Following this, I would add the new-array operation. At this point, you should be able to create arrays, and the result of interpretation should include a store that contains lots of new allocated locations.

At this point, I would go back and add test cases that create arrays as subexpressions of the eq? binop; check that the allocations happen in the right order. As you go forward, you’ll want to use this technique to check order of evaluation for all of your forms.

At this point, it starts to make less difference what order you add language forms in. I think I would probably wait on applications, just because there will be lots of opportunities for mistakes.

4.4 Quicksort (optional)

This is not a good early test case, but you might want to see if you can write an in-place quicksort routine. You can model recursion by using the technique that Shriram describes in the next chapter.

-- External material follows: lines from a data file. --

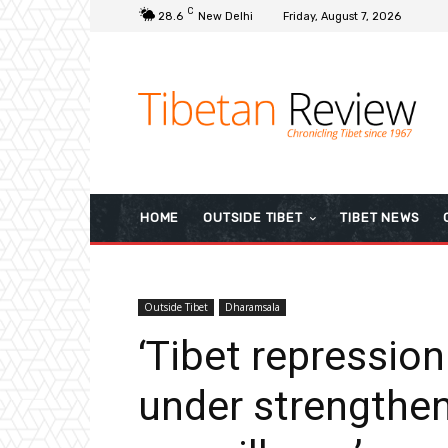
C
28.6
New Delhi
Friday, August 7, 2026
HOME
OUTSIDE TIBET
TIBET NEWS
Outside Tibet
Dharamsala
‘Tibet repression
under strengthe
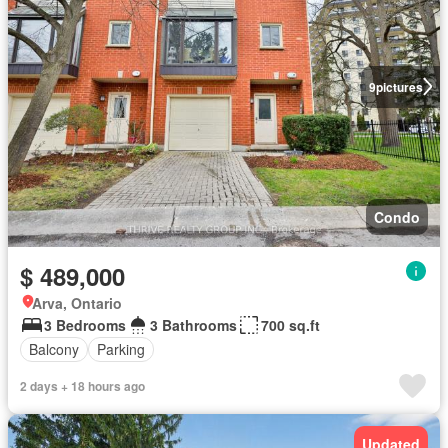
9
pictures
Condo
$ 489,000
Arva, Ontario
3 Bedrooms
3 Bathrooms
700 sq.ft
Balcony
Parking
2 days + 18 hours ago
Updated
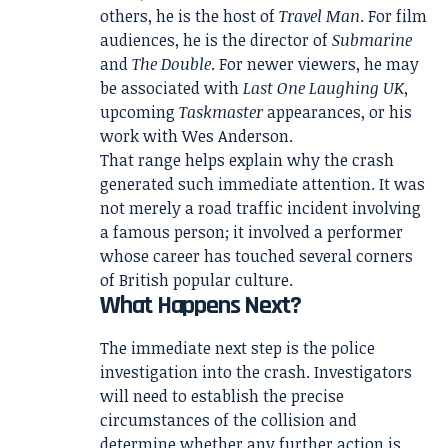
others, he is the host of
Travel Man
. For film
audiences, he is the director of
Submarine
and
The Double
. For newer viewers, he may
be associated with
Last One Laughing UK
,
upcoming
Taskmaster
appearances, or his
work with Wes Anderson.
That range helps explain why the crash
generated such immediate attention. It was
not merely a road traffic incident involving
a famous person; it involved a performer
whose career has touched several corners
of British popular culture.
What Happens Next?
The immediate next step is the police
investigation into the crash. Investigators
will need to establish the precise
circumstances of the collision and
determine whether any further action is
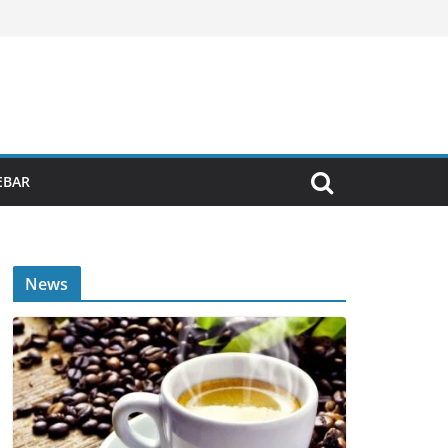
EBAR
News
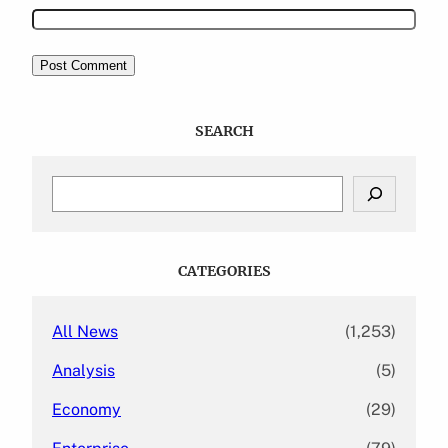
SEARCH
S
e
a
r
c
CATEGORIES
h
All News
(1,253)
Analysis
(5)
Economy
(29)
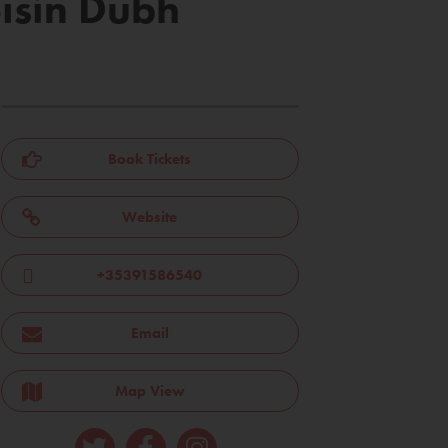
óisín Dubh
Book Tickets
Website
+35391586540
Email
Map View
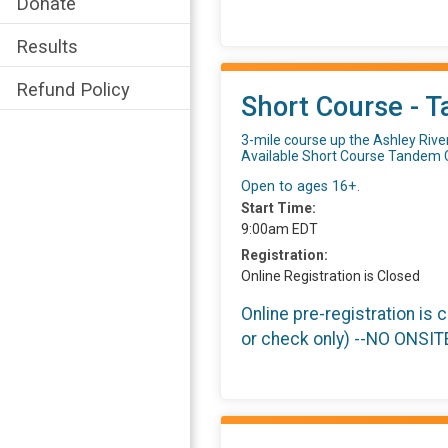
Donate
Results
Refund Policy
Short Course - T
3-mile course up the Ashley Rive
Available Short Course Tandem 
Open to ages 16+.
Start Time:
9:00am EDT
Registration:
Online Registration is Closed
Online pre-registration is 
or check only) --NO ONSI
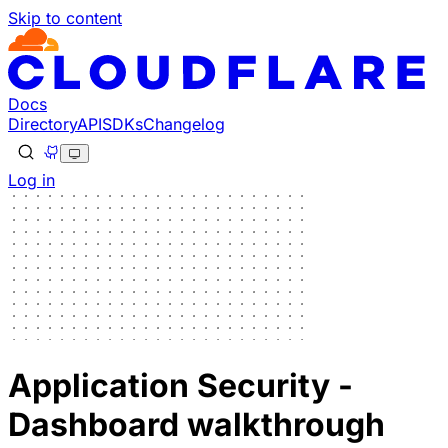
Skip to content
Docs
Directory
API
SDKs
Changelog
Log in
Application Security -
Dashboard walkthrough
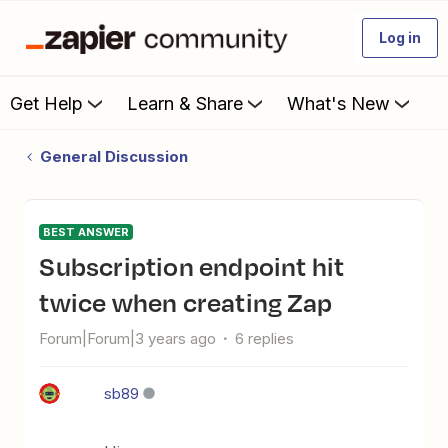
Log in
Get Help
Learn & Share
What's New
General Discussion
BEST ANSWER
Subscription endpoint hit
twice when creating Zap
Forum|Forum|3 years ago
6 replies
sb89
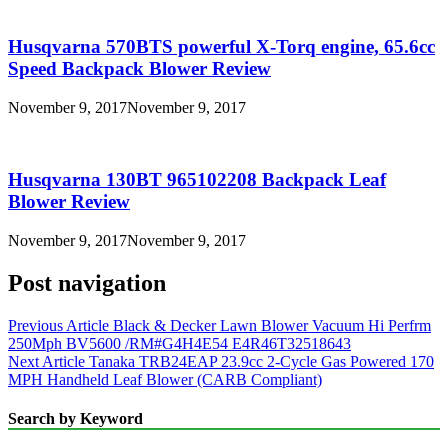
Husqvarna 570BTS powerful X-Torq engine, 65.6cc
Speed Backpack Blower Review
November 9, 2017
November 9, 2017
Husqvarna 130BT 965102208 Backpack Leaf
Blower Review
November 9, 2017
November 9, 2017
Post navigation
Previous Article
Black & Decker Lawn Blower Vacuum Hi Perfrm
250Mph BV5600 /RM#G4H4E54 E4R46T32518643
Next Article
Tanaka TRB24EAP 23.9cc 2-Cycle Gas Powered 170
MPH Handheld Leaf Blower (CARB Compliant)
Search by Keyword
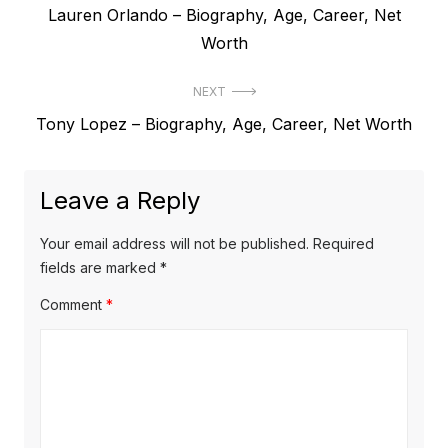
P
Lauren Orlando – Biography, Age, Career, Net
o
r
Worth
s
e
t
NEXT
v
N
Tony Lopez – Biography, Age, Career, Net Worth
i
n
e
o
a
x
u
Leave a Reply
v
t
s
p
i
p
Your email address will not be published.
Required
o
o
fields are marked
*
g
s
s
Comment
*
a
t
t
t
:
:
i
o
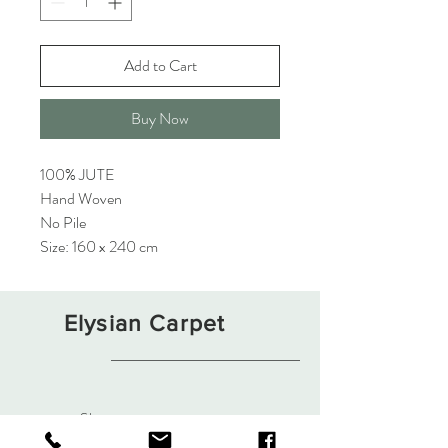
Add to Cart
Buy Now
100% JUTE
Hand Woven
No Pile
Size: 160 x 240 cm
Elysian Carpet
Shop
About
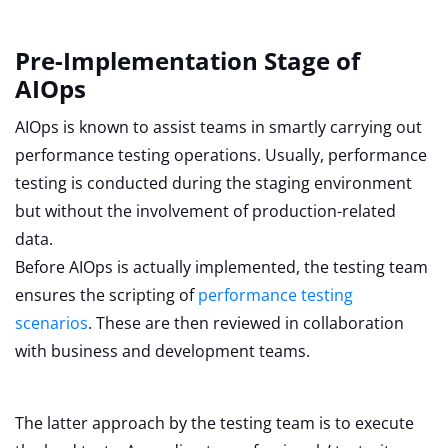
Pre-Implementation Stage of
AIOps
AIOps is known to assist teams in smartly carrying out
performance testing operations. Usually, performance
testing is conducted during the staging environment
but without the involvement of production-related
data.
Before AIOps is actually implemented, the testing team
ensures the scripting of
performance testing
scenarios
. These are then reviewed in collaboration
with business and development teams.
The latter approach by the testing team is to execute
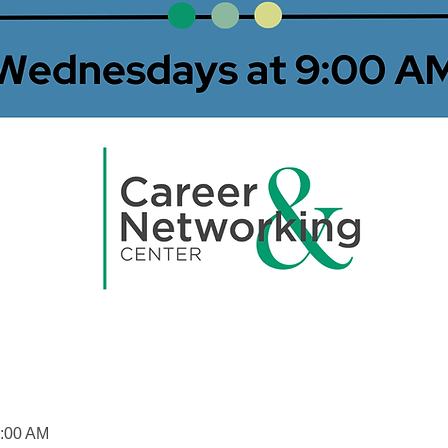
0:00 AM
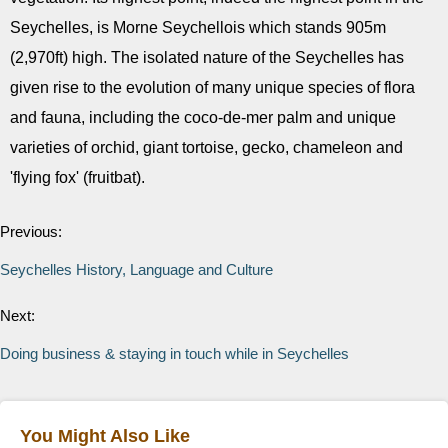
Seychelles, is Morne Seychellois which stands 905m
(2,970ft) high. The isolated nature of the Seychelles has
given rise to the evolution of many unique species of flora
and fauna, including the coco-de-mer palm and unique
varieties of orchid, giant tortoise, gecko, chameleon and
'flying fox' (fruitbat).
Previous:
Seychelles History, Language and Culture
Next:
Doing business & staying in touch while in Seychelles
You Might Also Like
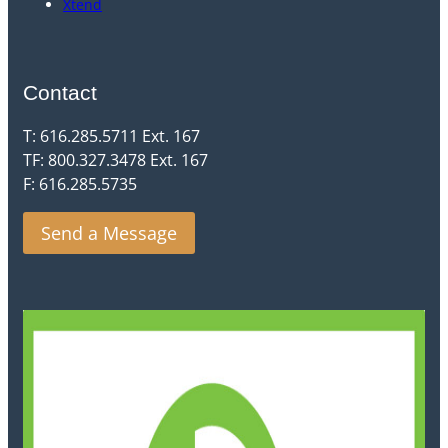
Xtend
Contact
T: 616.285.5711 Ext. 167
TF: 800.327.3478 Ext. 167
F: 616.285.5735
Send a Message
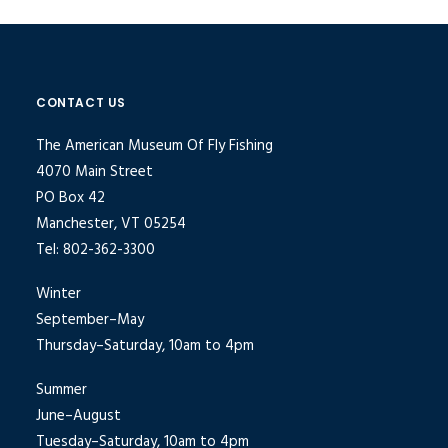
CONTACT US
The American Museum Of Fly Fishing
4070 Main Street
PO Box 42
Manchester, VT 05254
Tel: 802-362-3300
Winter
September–May
Thursday–Saturday, 10am to 4pm
Summer
June–August
Tuesday–Saturday, 10am to 4pm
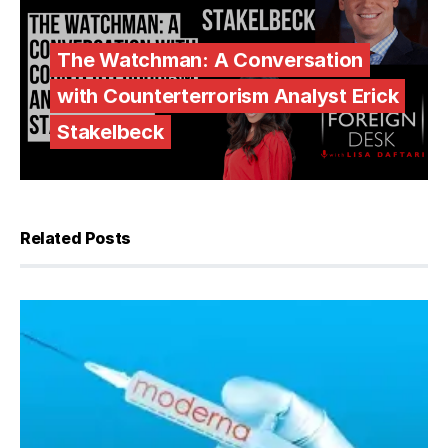
The Watchman: A Conversation
with Counterterrorism Analyst Erick
Stakelbeck
Related Posts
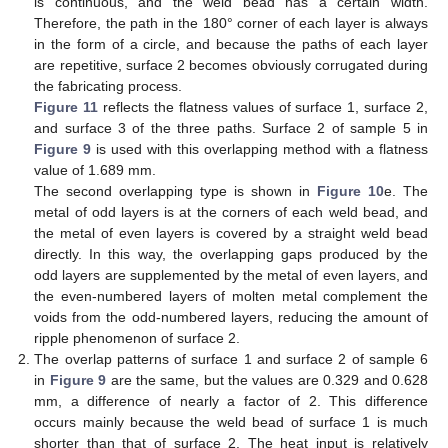
is continuous, and the weld bead has a certain width.
Therefore, the path in the 180° corner of each layer is always
in the form of a circle, and because the paths of each layer
are repetitive, surface 2 becomes obviously corrugated during
the fabricating process.
Figure 11
reflects the flatness values of surface 1, surface 2,
and surface 3 of the three paths. Surface 2 of sample 5 in
Figure 9
is used with this overlapping method with a flatness
value of 1.689 mm.
The second overlapping type is shown in
Figure 10
e. The
metal of odd layers is at the corners of each weld bead, and
the metal of even layers is covered by a straight weld bead
directly. In this way, the overlapping gaps produced by the
odd layers are supplemented by the metal of even layers, and
the even-numbered layers of molten metal complement the
voids from the odd-numbered layers, reducing the amount of
ripple phenomenon of surface 2.
The overlap patterns of surface 1 and surface 2 of sample 6
in
Figure 9
are the same, but the values are 0.329 and 0.628
mm, a difference of nearly a factor of 2. This difference
occurs mainly because the weld bead of surface 1 is much
shorter than that of surface 2. The heat input is relatively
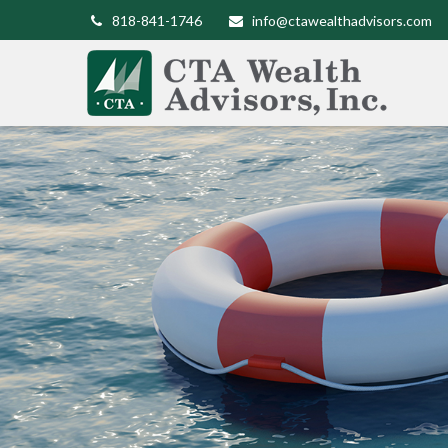
818-841-1746
info@ctawealthadvisors.com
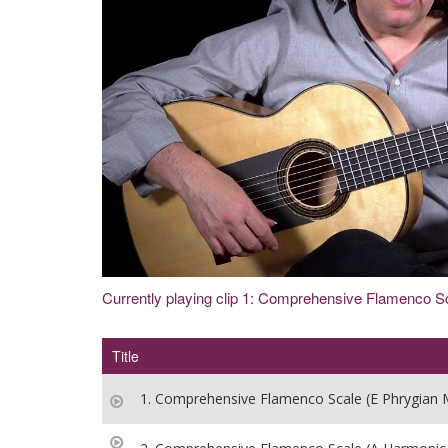
Currently playing clip 1: Comprehensive Flamenco S
Title
1. Comprehensive Flamenco Scale (E Phrygian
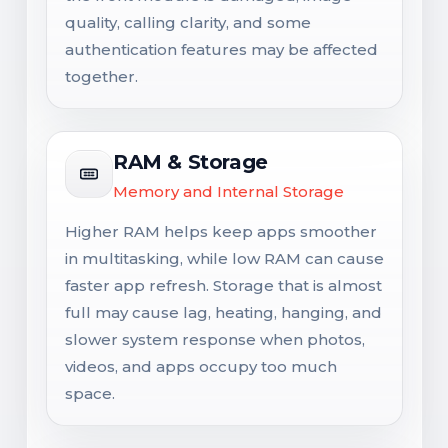
quality, calling clarity, and some
authentication features may be affected
together.
RAM & Storage
Memory and Internal Storage
Higher RAM helps keep apps smoother
in multitasking, while low RAM can cause
faster app refresh. Storage that is almost
full may cause lag, heating, hanging, and
slower system response when photos,
videos, and apps occupy too much
space.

Did I mention that this is optional?

5 Interface

Make sure that you include the following functions, and that they match this interface–actually, I’m giving you a couple of choices: you can return a Result, as Shriram describes, or a pair, from interp. Your definition of top-interp will depend on which of these you choose. In fact, if you use a monadic style, your eval will look different from both of these.

procedure

(parse s)  ExprC

  s : s-expression
Parses an expression.

procedure

(interp e env sto)  Result

  e : ExprC
  env : Environment
  sto : Store
Interprets an expression, with a given environment. The Result may be any type you design.

procedure

(top-interp s)  string

  s : s-expression
Combines parsing and evaluation. You should probably use this definition for this function:

(define (top-interp [s : s-expression]) : string
  (serialize (value-part (interp (parse s) initial-env empty-store))))

Note that I’m assuming the existence of some value-part function that discards the store and returns only the value.